BigQuery is a completely serverless and cost-effective enterprise data warehouse. Its serverless architecture lets you use SQL language to query and enrich Enterprise scale data. And its scalable, distributed analysis engine lets you query terabytes in seconds and petabytes in minutes. An integrated BQML and BI Engine enables you to analyze the data and gain business insights. 

  • Ingest Data from BQ to Elastic Cloud

Dataflow is used here to ingest data from BQ to Elastic Cloud. It’s a serverless, fast, and cost-effective stream and batch data processing service. Dataflow provides an Elasticsearch Flex Template which can be easily configured to create the streaming pipeline. This blog from Elastic shows an example on how to configure the template.

  • Cloud Orchestration from Mainframe

It’s possible to load both BigQuery and Elastic Cloud entirely from a mainframe job, with no need for an external job scheduler.

To launch the Dataflow flex template directly, you can invoke the gcloud dataflow flex-template run command in a z/OS batch job step.
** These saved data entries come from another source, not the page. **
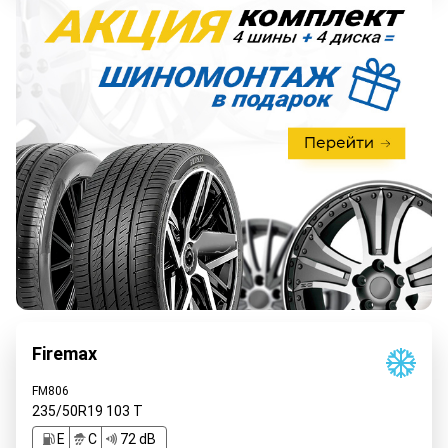
Firemax
FM806
235/50R19
103
T
E
C
72 dB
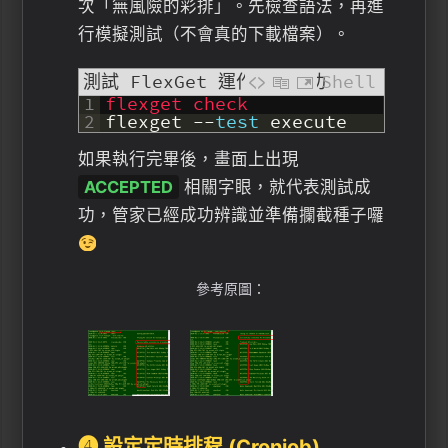
次「無風險的彩排」。先檢查語法，再進
行模擬測試（不會真的下載檔案）。
測試 FlexGet 運作是否成功
Shell
1
flexget 
check
2
flexget
--
test
execute
如果執行完畢後，畫面上出現
ACCEPTED
相關字眼，就代表測試成
功，管家已經成功辨識並準備攔截種子囉
參考原圖：
❹ 設定定時排程 (Cronjob)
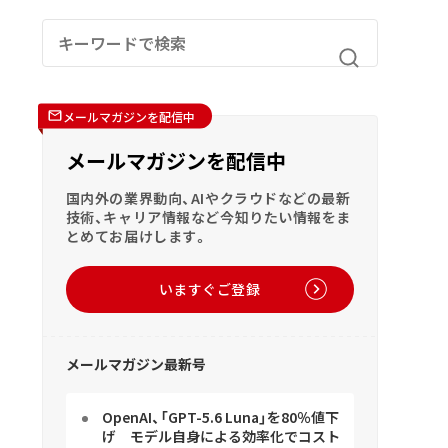
メールマガジンを配信中
メールマガジンを配信中
国内外の業界動向、AIやクラウドなどの最新
技術、キャリア情報など今知りたい情報をま
とめてお届けします。
いますぐご登録
メールマガジン最新号
OpenAI、「GPT-5.6 Luna」を80％値下
げ モデル自身による効率化でコスト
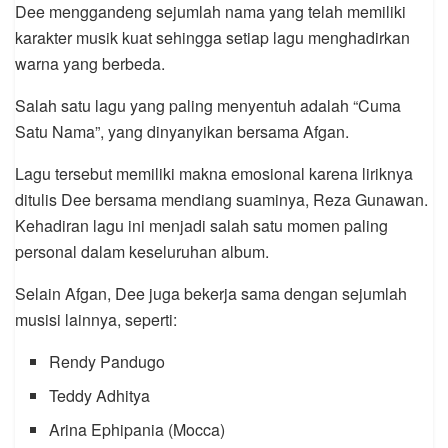
Dee menggandeng sejumlah nama yang telah memiliki
karakter musik kuat sehingga setiap lagu menghadirkan
warna yang berbeda.
Salah satu lagu yang paling menyentuh adalah “Cuma
Satu Nama”, yang dinyanyikan bersama Afgan.
Lagu tersebut memiliki makna emosional karena liriknya
ditulis Dee bersama mendiang suaminya, Reza Gunawan.
Kehadiran lagu ini menjadi salah satu momen paling
personal dalam keseluruhan album.
Selain Afgan, Dee juga bekerja sama dengan sejumlah
musisi lainnya, seperti:
Rendy Pandugo
Teddy Adhitya
Arina Ephipania (Mocca)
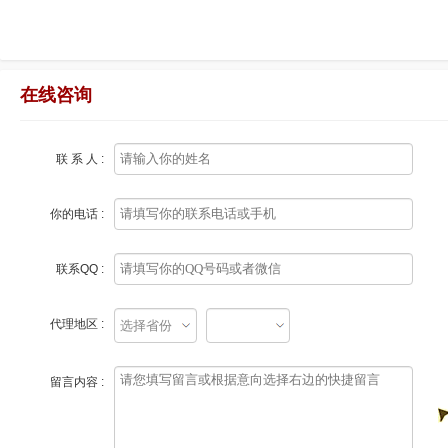
在线咨询
联 系 人 :
你的电话 :
联系QQ :
代理地区 :
留言内容 :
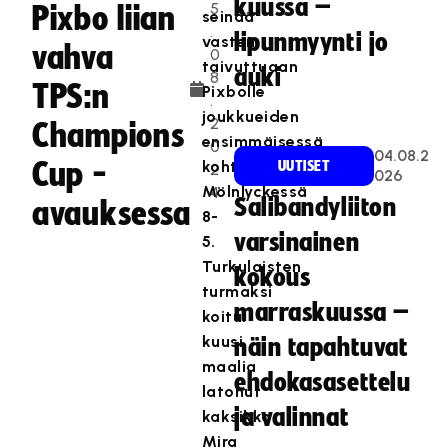
kuussa –
5
Pixbo liian
seinää
.
lipunmyynti jo
vasten
vahva
0
taivuttuaan
auki
8
TPS:n
Pixbolle
.
joukkueiden
2
Champions
ensimmäisessä
0
04.08.2
Cup -
kohtaamisessa
UUTISET
2
026
Mölnlyckessä
4
Salibandyliiton
avauksessa
8-
varsinainen
5.
Turkulaisten
kokous
turmaksi
marraskuussa –
koitui
kuusi
näin tapahtuvat
maalia
ehdokasasettelu
latonut
ja valinnat
kaksikko
Mira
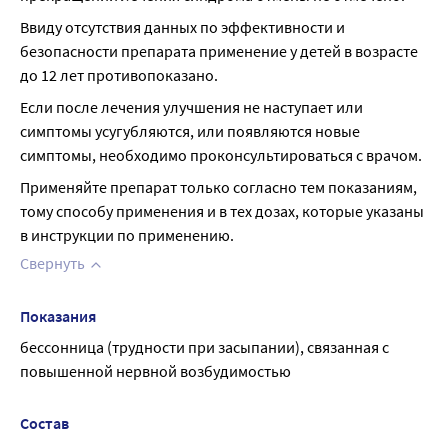
Ввиду отсутствия данных по эффективности и 
безопасности препарата применение у детей в возрасте 
до 12 лет противопоказано.
Если после лечения улучшения не наступает или 
симптомы усугубляются, или появляются новые 
симптомы, необходимо проконсультироваться с врачом.
Применяйте препарат только согласно тем показаниям, 
тому способу применения и в тех дозах, которые указаны 
в инструкции по применению.
Свернуть
Показания
бессонница (трудности при засыпании), связанная с 
повышенной нервной возбудимостью
Состав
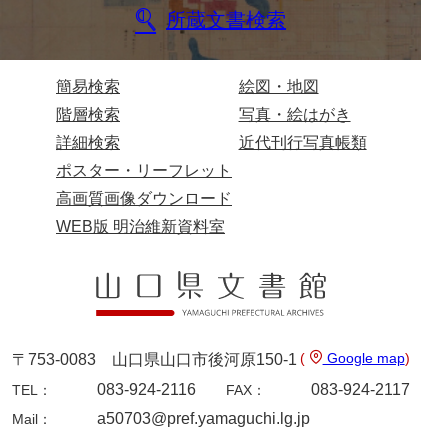
所蔵文書検索
来栖家文書
桑木正道収集史料
簡易検索
絵図・地図
桑原舳一収集史料
階層検索
写真・絵はがき
原始院文書
詳細検索
近代刊行写真帳類
ポスター・リーフレット
劔持家文書
高画質画像ダウンロード
小泉家文書
WEB版 明治維新資料室
高家文書
甲谷家文書
河内山家文書
(
Google map
)
〒753-0083 山口県山口市後河原150-1
河野家文書（山口市）
083-924-2116
083-924-2117
TEL：
FAX：
河野家文書（藤沢市）
a50703@pref.yamaguchi.lg.jp
Mail：
香原家文書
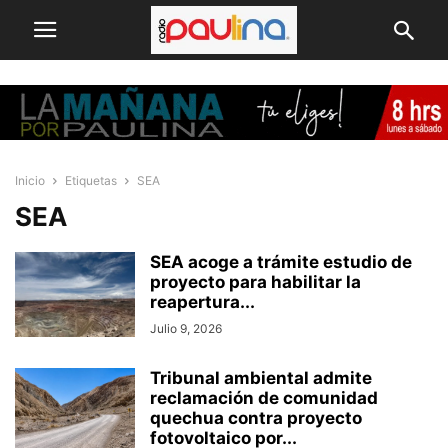
Inicio
Etiquetas
SEA
SEA
SEA acoge a trámite estudio de
proyecto para habilitar la
reapertura...
Julio 9, 2026
Tribunal ambiental admite
reclamación de comunidad
quechua contra proyecto
fotovoltaico por...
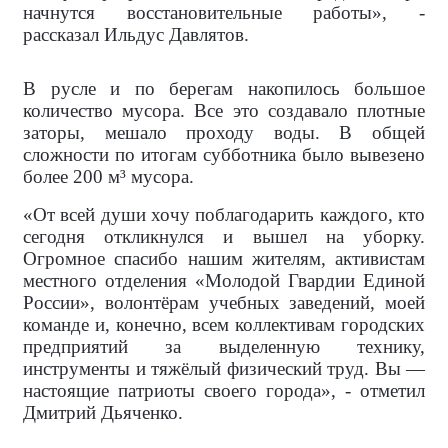
начнутся восстановительные работы», -
рассказал Ильдус Давлятов.
В русле и по берегам накопилось большое
количество мусора. Все это создавало плотные
заторы, мешало проходу воды. В общей
сложности по итогам субботника было вывезено
более 200 м³ мусора.
«От всей души хочу поблагодарить каждого, кто
сегодня откликнулся и вышел на уборку.
Огромное спасибо нашим жителям, активистам
местного отделения «Молодой Гвардии Единой
России», волонтёрам учебных заведений, моей
команде и, конечно, всем коллективам городских
предприятий за выделенную технику,
инструменты и тяжёлый физический труд. Вы —
настоящие патриоты своего города», - отметил
Дмитрий Дьяченко.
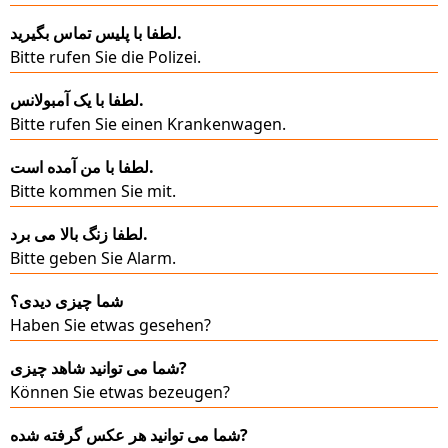
لطفا با پلیس تماس بگیرید.
Bitte rufen Sie die Polizei.
لطفا با یک آمبولانس.
Bitte rufen Sie einen Krankenwagen.
لطفا با من آمده است.
Bitte kommen Sie mit.
لطفا زنگ بالا می برد.
Bitte geben Sie Alarm.
شما چیزی دیدی؟
Haben Sie etwas gesehen?
شما می توانید شاهد چیزی?
Können Sie etwas bezeugen?
شما می توانید هر عکس گرفته شده?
If you require additional actions beyond simply launching the template, you can instead invoke the gcloud pubsub topics publish command in a batch job step after your BigQuery ELT steps are completed, using the --attribute option to include your BigQuery table name and any other template parameters. The pubsub message can be used to trigger any additional actions within your cloud environment.

To take action in response to the pubsub message sent from your mainframe job, create a Cloud Build Pipeline with a pubsub trigger and include a Cloud Build Pipeline step that uses the gcloud builder to invoke gcloud dataflow flex-template run and launch the template using the parameters copied from the pubsub message. If you need to use a custom dataflow template rather than the public template, you can use the git builder to checkout your code followed by the maven builder to compile and launch a custom dataflow pipeline. Additional pipeline steps can be added for any other actions you require.
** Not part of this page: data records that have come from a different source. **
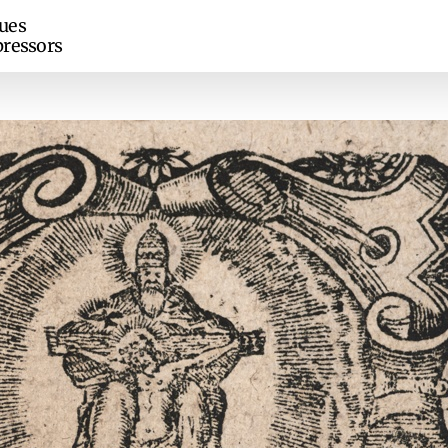
ues
ressors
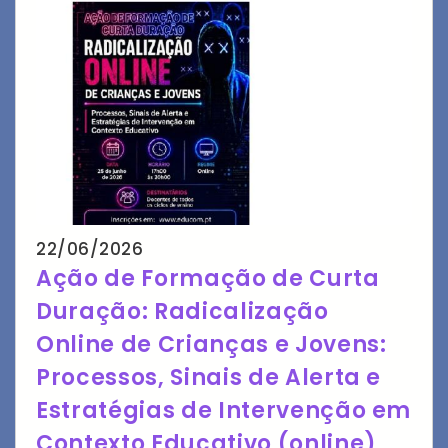
22/06/2026
Ação de Formação de Curta
Duração: Radicalização
Online de Crianças e Jovens:
Processos, Sinais de Alerta e
Estratégias de Intervenção em
Contexto Educativo (online)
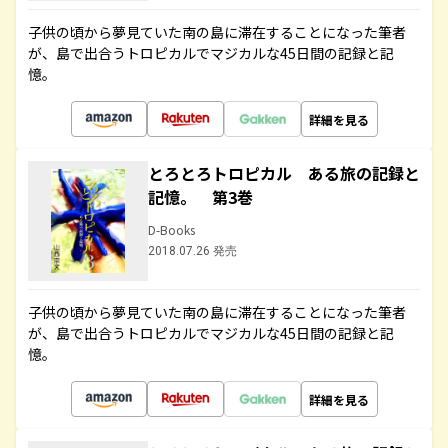
子供の頃から夢見ていた南の島に滞在することになった筆者
が、島で出合うトロピカルでマジカルな45日間の記録と記
憶。
詳細を見る
とろとろトロピカル ある旅の記録と
記憶。 第3巻
D-Books
2018.07.26 発売
子供の頃から夢見ていた南の島に滞在することになった筆者
が、島で出合うトロピカルでマジカルな45日間の記録と記
憶。
詳細を見る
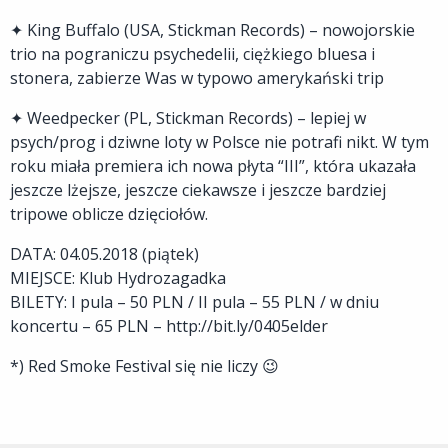
✦ King Buffalo (USA, Stickman Records) – nowojorskie
trio na pograniczu psychedelii, ciężkiego bluesa i
stonera, zabierze Was w typowo amerykański trip
✦ Weedpecker (PL, Stickman Records) – lepiej w
psych/prog i dziwne loty w Polsce nie potrafi nikt. W tym
roku miała premiera ich nowa płyta “III”, która ukazała
jeszcze lżejsze, jeszcze ciekawsze i jeszcze bardziej
tripowe oblicze dzięciołów.
DATA: 04.05.2018 (piątek)
MIEJSCE: Klub Hydrozagadka
BILETY: I pula – 50 PLN / II pula – 55 PLN / w dniu
koncertu – 65 PLN – http://bit.ly/0405elder
*) Red Smoke Festival się nie liczy 😉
The pubsub messages sent from your batch job can also be used to trigger a Cloud Run service or a GKE service via Eventarc and may also be consumed directly by a Dataflow pipeline or any other application.

Mainframe Capacity Planning

CPU consumption is a major factor in mainframe workload cost. In the basic architecture design above, the Mainframe Connector runs on the JVM and runs on zIIP processor. Relative to simply uploading data to cloud storage, ORC encoding consumes much more CPU time. When processing large amounts of data it’s possible to exhaust zIIP capacity and spill workloads onto GP processors. You may apply the following advanced architecture to reduce CPU consumption and avoid increased z/OS processing costs.

  • Remote Dataset Transcoding on Compute Engine VM

To reduce mainframe CPU consumption, ORC file transcoding can be delegated to a GCE instance. A gRPC service is included with the mainframe connector specifically for this purpose. Instructions for setup can be found in the mainframe connector documentation. Using remote ORC transcoding will significantly reduce CPU usage of the Mainframe Connector batch jobs and is recommended for all production level BigQuery workloads. Multiple instances of the gRPC service can be deployed behind a load balancer and shared by all Mainframe Connector batch jobs.

  • Transfer Data via FICON and Interconnect

Google Cloud technology partners offer products to enable transfer of mainframe datasets via FICON and 10G ethernet to Cloud Storage. Obtaining a hardware FICON appliance and Interconnect is a practical requirement for workloads that transfer in excess of 500GB daily. This architecture is ideal for integration of z/OS and Google Cloud because it largely eliminates data transfer related CPU utilization concerns.